Saved data entries:

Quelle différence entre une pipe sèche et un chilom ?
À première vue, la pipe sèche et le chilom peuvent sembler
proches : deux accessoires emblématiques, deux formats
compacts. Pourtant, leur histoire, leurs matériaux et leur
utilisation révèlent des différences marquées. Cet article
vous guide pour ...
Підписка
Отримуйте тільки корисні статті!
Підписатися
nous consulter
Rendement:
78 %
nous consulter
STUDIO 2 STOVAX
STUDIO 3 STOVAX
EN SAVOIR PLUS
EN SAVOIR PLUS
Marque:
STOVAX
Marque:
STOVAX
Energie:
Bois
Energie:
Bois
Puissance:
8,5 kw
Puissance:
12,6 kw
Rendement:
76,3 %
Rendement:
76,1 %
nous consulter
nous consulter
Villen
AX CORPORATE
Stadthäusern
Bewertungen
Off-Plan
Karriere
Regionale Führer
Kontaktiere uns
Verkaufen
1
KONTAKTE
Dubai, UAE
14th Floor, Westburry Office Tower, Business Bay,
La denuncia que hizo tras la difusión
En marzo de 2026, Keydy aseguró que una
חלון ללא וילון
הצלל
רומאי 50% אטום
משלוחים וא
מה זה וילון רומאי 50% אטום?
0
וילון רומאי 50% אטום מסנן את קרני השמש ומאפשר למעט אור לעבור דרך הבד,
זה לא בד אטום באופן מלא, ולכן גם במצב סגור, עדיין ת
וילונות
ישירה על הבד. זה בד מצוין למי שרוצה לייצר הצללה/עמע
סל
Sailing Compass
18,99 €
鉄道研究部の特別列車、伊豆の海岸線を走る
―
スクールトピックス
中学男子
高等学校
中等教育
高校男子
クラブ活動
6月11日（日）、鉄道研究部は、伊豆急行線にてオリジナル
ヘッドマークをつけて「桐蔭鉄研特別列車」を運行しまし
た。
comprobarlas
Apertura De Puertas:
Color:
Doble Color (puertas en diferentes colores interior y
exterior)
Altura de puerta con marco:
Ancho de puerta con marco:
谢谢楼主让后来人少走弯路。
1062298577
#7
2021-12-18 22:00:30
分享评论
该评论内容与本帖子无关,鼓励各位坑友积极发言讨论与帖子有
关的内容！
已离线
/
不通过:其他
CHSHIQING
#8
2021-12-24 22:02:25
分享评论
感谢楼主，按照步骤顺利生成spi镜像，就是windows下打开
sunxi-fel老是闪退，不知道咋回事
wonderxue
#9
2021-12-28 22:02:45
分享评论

Exercise requirements: Would you be able to transcribe every line of the data exactly?

Solution:
Quelle différence entre une pipe sèche et un chilom ?
À première vue, la pipe sèche et le chilom peuvent sembler
proches : deux accessoires emblématiques, deux formats
compacts. Pourtant, leur histoire, leurs matériaux et leur
utilisation révèlent des différences marquées. Cet article
vous guide pour ...
Підписка
Отримуйте тільки корисні статті!
Підписатися
nous consulter
Rendement:
78 %
nous consulter
STUDIO 2 STOVAX
STUDIO 3 STOVAX
EN SAVOIR PLUS
EN SAVOIR PLUS
Marque:
STOVAX
Marque:
STOVAX
Energie:
Bois
Energie:
Bois
Puissance:
8,5 kw
Puissance:
12,6 kw
Rendement:
76,3 %
Rendement:
76,1 %
nous consulter
nous consulter
Villen
AX CORPORATE
Stadthäusern
Bewertungen
Off-Plan
Karriere
Regionale Führer
Kontaktiere uns
Verkaufen
1
KONTAKTE
Dubai, UAE
14th Floor, Westburry Office Tower, Business Bay,
La denuncia que hizo tras la difusión
En marzo de 2026, Keydy aseguró que una
חלון ללא וילון
הצלל
רומאי 50% אטום
משלוחים וא
מה זה וילון רומאי 50% אטום?
0
וילון רומאי 50% אטום מסנן את קרני השמש ומאפשר למעט אור לעבור דרך הבד,
זה לא בד אטום באופן מלא, ולכן גם במצב סגור, עדיין ת
וילונות
ישירה על הבד. זה בד מצוין למי שרוצה לייצר הצללה/עמע
סל
Sailing Compass
18,99 €
鉄道研究部の特別列車、伊豆の海岸線を走る
―
スクールトピックス
中学男子
高等学校
中等教育
高校男子
クラブ活動
6月11日（日）、鉄道研究部は、伊豆急行線にてオリジナル
ヘッドマークをつけて「桐蔭鉄研特別列車」を運行しまし
た。
comprobarlas
Apertura De Puertas:
Color:
Doble Color (puertas en diferentes colores interior y
exterior)
Altura de puerta con marco:
Ancho de puerta con marco:
谢谢楼主让后来人少走弯路。
1062298577
#7
2021-12-18 22:00:30
分享评论
该评论内容与本帖子无关,鼓励各位坑友积极发言讨论与帖子有
关的内容！
已离线
/
不通过:其他
CHSHIQING
#8
2021-12-24 22:02:25
分享评论
感谢楼主，按照步骤顺利生成spi镜像，就是windows下打开
sunxi-fel老是闪退，不知道咋回事
wonderxue
#9
2021-12-28 22:02:45
分享评论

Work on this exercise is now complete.